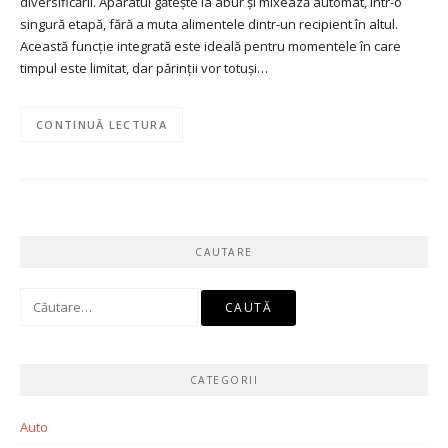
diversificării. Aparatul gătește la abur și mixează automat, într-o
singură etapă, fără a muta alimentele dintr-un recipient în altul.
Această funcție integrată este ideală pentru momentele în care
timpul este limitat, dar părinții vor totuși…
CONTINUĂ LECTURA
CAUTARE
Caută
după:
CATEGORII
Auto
---
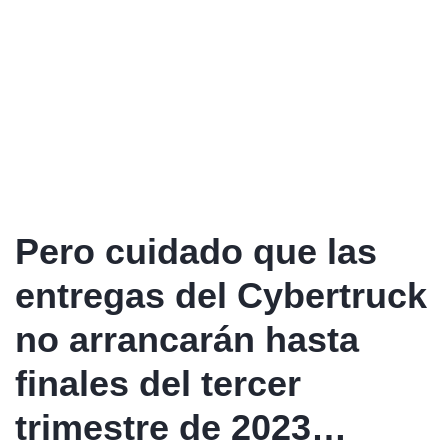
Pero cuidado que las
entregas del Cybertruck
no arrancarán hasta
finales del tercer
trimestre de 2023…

EXERCISE =
Out of the material above, output word for word the line with "no arrancarán hasta", the line with "trimestre de 2023…", and all lines between them, with nothing else.

SOLUTION TO THE EXERCISE =
no arrancarán hasta
finales del tercer
trimestre de 2023…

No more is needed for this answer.